Yeah. That's right.
I told myself if it was under $3, I'd get it for shock value and to wear for New Years. EVERY New Year. And may be for Halloween, when I want to go as the Disco Ball. It's a Robert Ribkoff cardigan, (he's somebody fancy!) in silver, with silver sequins, all scrunched up.
And, I'm a little hesitatant to post this, but, how do we feel about shortalls?
With boots? And a belt? Or no belt? I know, the overwhelming opinion is probably "no shortalls", but it's too late. $5 got them AND the cardigan, and some unsuspecting public, somewhere, soon is going to be subjected to me wearing shortalls. Brought to you by Chip and Pepper (Jesse and Google told me they're somebody, so I did a little brand whoring unknowingly).
The side view is decidedly less farmer like. You know, cause it looks like shorts. May I'll just scoot up to people sideways when I wear it. And wear it I will. I also figure if I can't ever bring myself to leave the house in either the Disco Ball Shirt or the shorticals, I can Ebay them.
There was also the most amazing vintage cat, wooden, the kind you pull, and it rolls, and the little paws move.. But this little kid had it, and wouldn't give it up. I heard his mother say he could have anything if he behaved (awesome tactic, BTW, I mean, you're at a thrift shop, you could let your kid clear out the ENTIRE toy shelf and be out $20). I suggested Jesse go distract his mother while I snuck up on him from behind the dishes rack and snatched the cat, but Jesse reasoned sensibly (ugh) that it would be frowned up.

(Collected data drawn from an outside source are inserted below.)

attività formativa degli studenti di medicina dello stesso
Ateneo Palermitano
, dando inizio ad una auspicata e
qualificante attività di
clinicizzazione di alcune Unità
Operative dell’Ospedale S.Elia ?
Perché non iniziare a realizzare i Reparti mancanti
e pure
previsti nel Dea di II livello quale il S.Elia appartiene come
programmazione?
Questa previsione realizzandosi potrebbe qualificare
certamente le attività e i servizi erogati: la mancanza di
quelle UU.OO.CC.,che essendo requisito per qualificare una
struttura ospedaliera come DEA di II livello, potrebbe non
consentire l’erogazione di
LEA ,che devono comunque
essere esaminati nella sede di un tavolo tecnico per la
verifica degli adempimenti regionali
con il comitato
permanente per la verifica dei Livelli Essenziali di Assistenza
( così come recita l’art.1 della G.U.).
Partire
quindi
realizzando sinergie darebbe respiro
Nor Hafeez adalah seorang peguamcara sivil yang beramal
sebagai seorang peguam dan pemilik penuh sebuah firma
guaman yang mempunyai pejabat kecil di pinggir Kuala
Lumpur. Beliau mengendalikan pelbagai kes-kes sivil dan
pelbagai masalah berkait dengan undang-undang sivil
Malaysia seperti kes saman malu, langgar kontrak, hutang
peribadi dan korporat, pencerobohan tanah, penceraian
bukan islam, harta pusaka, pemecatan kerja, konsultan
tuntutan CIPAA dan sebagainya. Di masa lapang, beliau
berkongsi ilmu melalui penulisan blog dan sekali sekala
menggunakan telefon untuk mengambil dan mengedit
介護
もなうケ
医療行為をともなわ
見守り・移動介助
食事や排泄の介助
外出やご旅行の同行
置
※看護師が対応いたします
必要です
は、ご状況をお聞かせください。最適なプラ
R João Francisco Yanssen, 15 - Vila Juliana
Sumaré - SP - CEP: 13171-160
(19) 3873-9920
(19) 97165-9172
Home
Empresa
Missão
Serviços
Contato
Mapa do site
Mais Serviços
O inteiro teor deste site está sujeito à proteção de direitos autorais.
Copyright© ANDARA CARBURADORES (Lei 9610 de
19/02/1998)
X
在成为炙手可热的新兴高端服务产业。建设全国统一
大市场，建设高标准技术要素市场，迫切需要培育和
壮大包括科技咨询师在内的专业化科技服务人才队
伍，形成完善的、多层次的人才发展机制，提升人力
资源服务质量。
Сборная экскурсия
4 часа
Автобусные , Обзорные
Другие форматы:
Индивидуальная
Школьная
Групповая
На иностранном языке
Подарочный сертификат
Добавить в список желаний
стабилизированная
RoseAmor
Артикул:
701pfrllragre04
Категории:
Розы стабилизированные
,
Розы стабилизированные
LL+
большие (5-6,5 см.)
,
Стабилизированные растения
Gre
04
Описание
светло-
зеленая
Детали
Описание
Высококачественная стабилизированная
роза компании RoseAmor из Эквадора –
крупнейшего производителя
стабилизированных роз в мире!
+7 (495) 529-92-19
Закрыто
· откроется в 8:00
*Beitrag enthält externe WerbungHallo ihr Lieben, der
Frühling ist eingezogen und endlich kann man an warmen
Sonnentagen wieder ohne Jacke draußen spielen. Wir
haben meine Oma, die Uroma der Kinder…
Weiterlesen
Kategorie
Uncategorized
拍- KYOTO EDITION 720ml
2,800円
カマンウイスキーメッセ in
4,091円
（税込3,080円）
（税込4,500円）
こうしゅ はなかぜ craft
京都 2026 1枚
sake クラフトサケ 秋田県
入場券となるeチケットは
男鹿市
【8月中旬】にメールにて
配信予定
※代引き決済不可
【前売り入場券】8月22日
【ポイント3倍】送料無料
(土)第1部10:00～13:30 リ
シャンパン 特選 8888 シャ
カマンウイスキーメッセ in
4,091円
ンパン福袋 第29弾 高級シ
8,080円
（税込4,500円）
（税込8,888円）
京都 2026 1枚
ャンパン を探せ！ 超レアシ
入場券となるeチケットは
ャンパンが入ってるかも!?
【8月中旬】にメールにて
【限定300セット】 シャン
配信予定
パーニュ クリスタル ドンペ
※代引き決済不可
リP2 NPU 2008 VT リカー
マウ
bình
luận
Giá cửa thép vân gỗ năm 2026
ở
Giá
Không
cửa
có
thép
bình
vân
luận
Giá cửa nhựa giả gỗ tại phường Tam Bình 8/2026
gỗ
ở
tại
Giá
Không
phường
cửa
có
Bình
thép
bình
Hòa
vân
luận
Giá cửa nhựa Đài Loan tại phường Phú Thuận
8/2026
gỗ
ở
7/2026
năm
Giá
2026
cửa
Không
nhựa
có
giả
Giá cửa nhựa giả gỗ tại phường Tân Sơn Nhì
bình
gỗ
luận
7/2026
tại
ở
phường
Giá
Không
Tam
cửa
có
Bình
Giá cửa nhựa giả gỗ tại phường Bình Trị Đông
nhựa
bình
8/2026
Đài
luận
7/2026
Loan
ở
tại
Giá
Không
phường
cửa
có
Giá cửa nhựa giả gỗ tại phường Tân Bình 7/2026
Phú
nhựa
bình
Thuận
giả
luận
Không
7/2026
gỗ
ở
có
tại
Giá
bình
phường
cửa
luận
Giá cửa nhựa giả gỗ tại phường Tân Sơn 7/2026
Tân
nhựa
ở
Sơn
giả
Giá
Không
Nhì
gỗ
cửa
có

So, I left sulking, but called later -super creepy stalker like - to find out if they sold a wooden cat to a little blond boy -and!- the cat might still be there. Ha. May be he didn't behave well enough after all! Another trip is in order. In a related story, I am the sort of person who bargains at thrift shops, creeps behind small children, and calls obsessively afterwards stalking a 40 year old wooden toy I have no business buying in the first place. I know this. I am working through it.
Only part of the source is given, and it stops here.